> _Supplied information_:

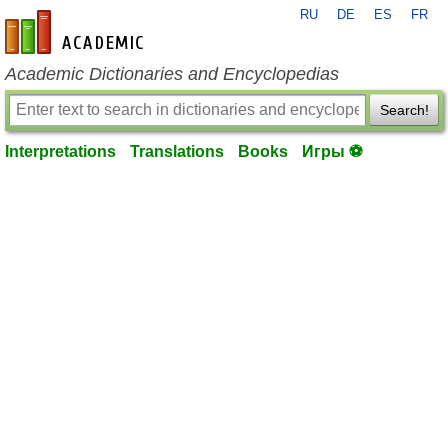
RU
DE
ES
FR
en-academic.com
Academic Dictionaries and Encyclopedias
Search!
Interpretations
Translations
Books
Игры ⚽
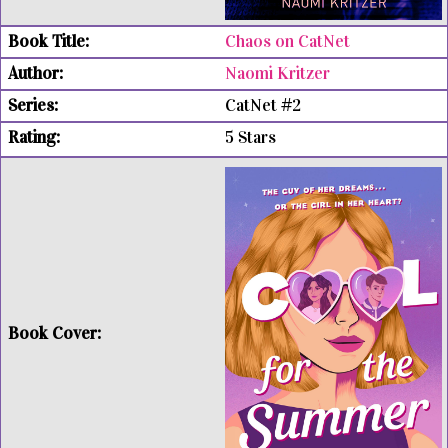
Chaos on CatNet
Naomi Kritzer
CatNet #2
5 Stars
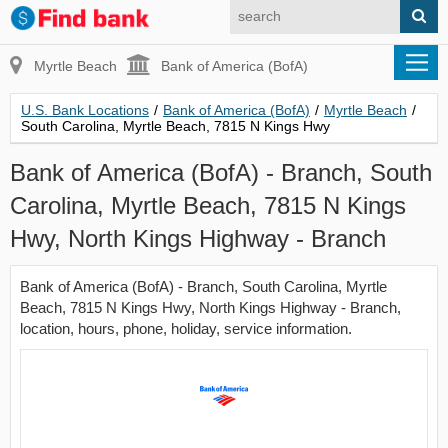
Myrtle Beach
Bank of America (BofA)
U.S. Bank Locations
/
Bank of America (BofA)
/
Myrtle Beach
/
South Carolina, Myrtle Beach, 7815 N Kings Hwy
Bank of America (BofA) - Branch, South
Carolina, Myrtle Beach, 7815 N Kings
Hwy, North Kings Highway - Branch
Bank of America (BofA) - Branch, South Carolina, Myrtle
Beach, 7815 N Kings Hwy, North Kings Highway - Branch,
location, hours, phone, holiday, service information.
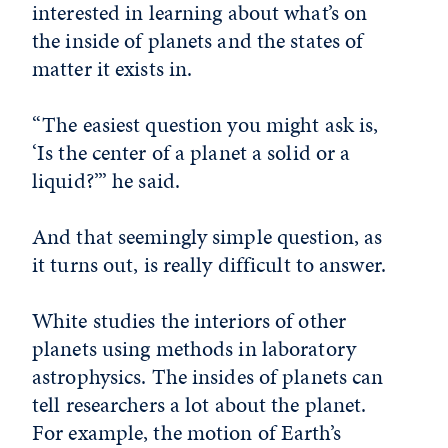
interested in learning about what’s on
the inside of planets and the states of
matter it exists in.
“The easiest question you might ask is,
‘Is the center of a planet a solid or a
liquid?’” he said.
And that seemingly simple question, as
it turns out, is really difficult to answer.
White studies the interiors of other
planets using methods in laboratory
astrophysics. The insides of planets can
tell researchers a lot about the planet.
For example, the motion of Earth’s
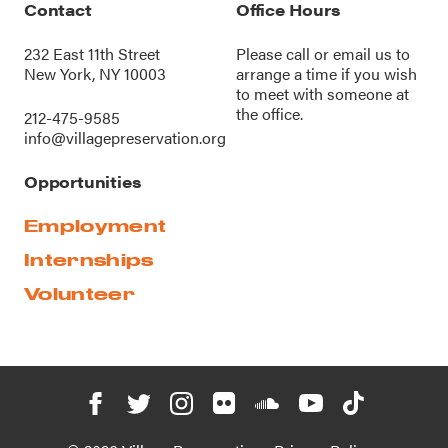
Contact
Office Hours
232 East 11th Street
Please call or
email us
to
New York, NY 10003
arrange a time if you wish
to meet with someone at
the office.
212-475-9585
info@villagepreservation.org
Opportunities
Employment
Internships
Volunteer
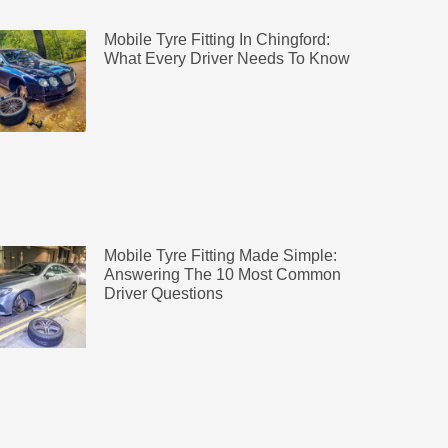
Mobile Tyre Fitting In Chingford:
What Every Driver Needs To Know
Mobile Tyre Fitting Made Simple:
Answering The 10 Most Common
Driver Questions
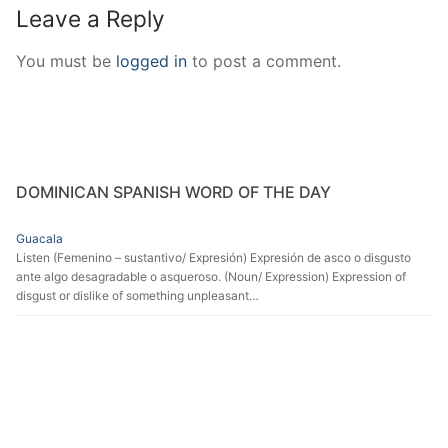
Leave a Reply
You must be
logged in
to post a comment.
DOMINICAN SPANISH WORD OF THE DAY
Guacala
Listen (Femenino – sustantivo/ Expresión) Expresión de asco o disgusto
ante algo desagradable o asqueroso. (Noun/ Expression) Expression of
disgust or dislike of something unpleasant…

> _What you are asked to do_: Copy, exactly as written, the lines above, beginning with the one that contains "DOMINICAN SPANISH WORD OF THE DAY" and ending with the last.

> _The completed task_:
DOMINICAN SPANISH WORD OF THE DAY
Guacala
Listen (Femenino – sustantivo/ Expresión) Expresión de asco o disgusto
ante algo desagradable o asqueroso. (Noun/ Expression) Expression of
disgust or dislike of something unpleasant…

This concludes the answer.